What is being asked: Word for word, give the records again, dropping any picture they hold.

Records contained in a dataset
_ _ _ _
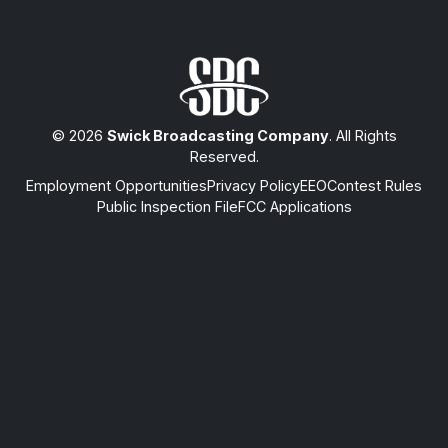
© 2026
Swick Broadcasting Company
. All Rights
Reserved.
Employment Opportunities
Privacy Policy
EEO
Contest Rules
Public Inspection File
FCC Applications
_ _ _ _
Response:
© 2026
Swick Broadcasting Company
. All Rights
Reserved.
Employment Opportunities
Privacy Policy
EEO
Contest Rules
Public Inspection File
FCC Applications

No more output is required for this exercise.